Collecting the data, like preparing the data, making sure the data is accurate, putting it into the form that you want, et cetera. There’s a lot of steps coming in before you get into that part of it. So I think that going in, you should definitely forget about like the models and stuff you want to use if you have like a problem.
I think one of the most, first and foremost things to do is to like, Convert that into like a data science problem, mm-hmm. Uh, like for example, if somebody tells you like, Hey, I wanna predict the weather, and if that is kind of like the only sentence you get, right? And let’s say, let’s say this is like the CEO of your, of your company who doesn’t really know much of like data science themselves, right?
And the CEO comes and tells you, uh, she comes and tells you that, oh, you know what? Let’s, let’s predict the weather. That’s it. She walks away, right? What do you do? You can’t just be like, oh, I’m just gonna like go in and apply a gradient boosting model. I’m just gonna extract data from the internet, apply a gradient boosting model on it, and like I’m done.
No, it doesn’t really work like that. What exactly does it take to predict the weather and what kind of features do you need? What does it mean to predict the weather? Is it gonna be a time series model or is it gonna be like a tabular form of data? What gonna be Once you start making your, where do you get that data from?
Is that data even available? If not, are there like other kinds of data that you can use as a proxy for it or not? How clean is the data? How much time you do you need to spend cleaning it, forming it, pre-processing, and all of that. And then even when you start thinking about the. Start thinking about actual modeling and actual creating, like a data science model, machine learning model, or whatever you still think.
Start thinking about baselines, how [00:30:00] excited, do you know how good your machine learning model is? Like if I predict the average of the past five days for the next day is that, Already good enough that I don’t really need a machine learning model. So you create like a baseline and then you create like a bunch of rule based model.
Rule based models are extremely fast compared to machine learning models. So if a rule based model can give you the kind of efficiency and the accuracy that you want, you need to go with that. And then you get to machine learning. Then you do all these different kinds of explorations. Then comes.
Inference, like how do you understand the result of the machine learning model? How do you present all of these things that you did over the past 2, 2, 3 months or so to somebody who has absolutely no data background? Right? So this is like a whole process. And I would say that on the whole, you spend only about like 20 to 30% actually doing the modeling or the prediction part of things.
Everything else is sort of spent in like data prep and data cleaning and everything, and going in, you gotta like be really you gotta like be aware that this is the kind of process that’s awaiting you. Yeah. And I feel like generating that. Thought process, generating that problem solving approach.
I think that is definitely, definitely the best best thing you can do if you are looking like get into getting, getting into the field of data.

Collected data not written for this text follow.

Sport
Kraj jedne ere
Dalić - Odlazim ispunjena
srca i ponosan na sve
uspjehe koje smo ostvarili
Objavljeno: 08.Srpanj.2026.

Ryan Atkinson: Interesting. And I wanna hit on one point on that. We’re, we are winding down on time here, right? I just want to hit on one point that once you do get all the models, you get everything together, you cleaned everything, you have this beautiful model, you’re super excited to present it to someone that doesn’t know anything about data science.
How do you effectively
Abhijith Asok: do that? Visualizations are definitely important. So. One thing that my manager told me, and this is something that I’ve heard from other people before at, at Harvard from my professors as well, is to sort of like, never use a
Ryan Atkinson: pie chart for
Abhijith Asok: anything. Okay. If pie chart is like, people think about the basic kind of charts, people know, bar charts, line charts, pie charts, whatever.
I’ve gotten advice from multiple corners that never use a pie chart. It kind of makes sense to me too, especially when you have like a bunch of different categories to [00:32:00] represent. When the categories start getting to be around like 20%, 15%, 10% and everything, it really doesn’t tell you anything. You can’t really compare between like 10% and 7% in a pie chart, right?

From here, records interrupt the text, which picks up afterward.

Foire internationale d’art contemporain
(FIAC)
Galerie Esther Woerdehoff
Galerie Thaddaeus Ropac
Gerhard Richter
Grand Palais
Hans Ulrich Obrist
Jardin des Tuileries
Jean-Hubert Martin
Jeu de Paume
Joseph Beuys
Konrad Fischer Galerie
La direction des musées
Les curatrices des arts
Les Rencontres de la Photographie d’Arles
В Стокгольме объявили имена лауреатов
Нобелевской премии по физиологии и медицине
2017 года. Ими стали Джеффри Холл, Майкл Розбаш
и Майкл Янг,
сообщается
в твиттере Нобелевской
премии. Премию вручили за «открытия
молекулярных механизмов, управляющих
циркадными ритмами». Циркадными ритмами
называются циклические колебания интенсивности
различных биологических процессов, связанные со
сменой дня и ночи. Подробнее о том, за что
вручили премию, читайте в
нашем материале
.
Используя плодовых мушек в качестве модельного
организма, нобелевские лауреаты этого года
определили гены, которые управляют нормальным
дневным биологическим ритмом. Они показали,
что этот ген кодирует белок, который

Doesn’t really tell you much. So I would say that choosing the right visualization is definitely going to be important and storytelling is gonna be important, ru So rather than be like, Hey, here’s, here’s like visualization of how we, , cut by salary and here’s the visualization of how we cut by geography, blah, blah, blah.
It doesn’t really like work like that. People need to be able to connect, especially people who are like higher up. We only have a lot of time. They’re looking for like actionable insights. You gotta be like, okay, here, this was the problem. This is why we, this is why we had to find a solution to this problem.
And these are the different considerations that we had to make. And this is the approach that we chose because of this reason. These are the things that. We learn from it and we can this particular insight that we learned sort of like feeds directly into this particular, I don’t know this particular consideration that we have in our annual report last year.
So this directly feeds in there talk in terms of things that they can easily understand as like a whole well packaged story. And I think that’s how I would do it.
Ryan Atkinson: Awesome. Well, Avi, last question for you. This has been awesome. But just general career advice. You’re obviously well accomplished. You’ve done a whole lot, you’ve done well in your career.
I mean, just what advice do you have to anybody, not even people that are just data science focused? Let’s actually just stick with data science focus. What advice is that people that are wanting to get into data science? My
Abhijith Asok: number one advice is always take care of your mental health. That is something that people discount left and right, honestly.
It’s very extremely important you can like kill yourself with all of the things that you can do. And, but then if you don’t really have like a good enough mental health none of that is gonna like pan out because you won’t be able to like, enjoy the life that you built for yourself. Um, and, and I promise you that if you really take care of your mental health, you’ll obviously feel content and happy.
In life in [00:34:00] general, obviously like nobody’s like a hundred percent happy. Everybody’s always dealing with insecurities and biases and all of that. But having that awareness about those problems is gonna be like really important. And once you, once you already have like a stable ground to stand on and once you have awareness about the things that you need to work on, that gives you like a really good route roadmap or like a roadmap to actually like work on them.
And having like a good mental health will make you like sit in front of the. Work you need to be done every morning with like a smile on your face or like, like have joy inside your mind. Uh, because even if what you’re doing is your passion, um, if you’re not able to like focus on it because of all these other things that are going on.
That’s just not gonna, not gonna pan out. But at the same time, I also wanna acknowledge that that’s also a very idealistic approach. A lot of people are going through a lot when, when you’re looking to like, survive, mental health is not really like a really high priority for you in those situations.
Uh, I wanna say like, be kind to yourself and there are definitely people out there who are willing to like, talk to you and like help you out. I personally, I’m actually looking forward currently in the process of like creating a data science educational program, very application oriented, because there is this.
Barrier to entry to data science, especially for people who don’t have that kind of background. Yeah, everybody looks for like math background and this requirement and task requirement and everything. For people who haven’t had the chance to study those, there’s this barrier to entry into data science.
So currently I’m putting together this program, educational program targeted at like those kinds of people where they can learn data science from scratch with like zero background. Yeah. In like very application oriented manner. And I’m also gonna be, Thinking about launching like a like mentorship program to sort of handhold people into data science and stuff as well.
That’s amazing. So there are definitely people out there willing to talk to you if you want that help. But most importantly, like definitely be kind to yourself. Awesome.
Ryan Atkinson: Well Avi, this was amazing podcast. Thank you so, so much for joining. And yes, thank you [00:36:00] so much
Abhijith Asok: for being here. Yeah, thanks for having me.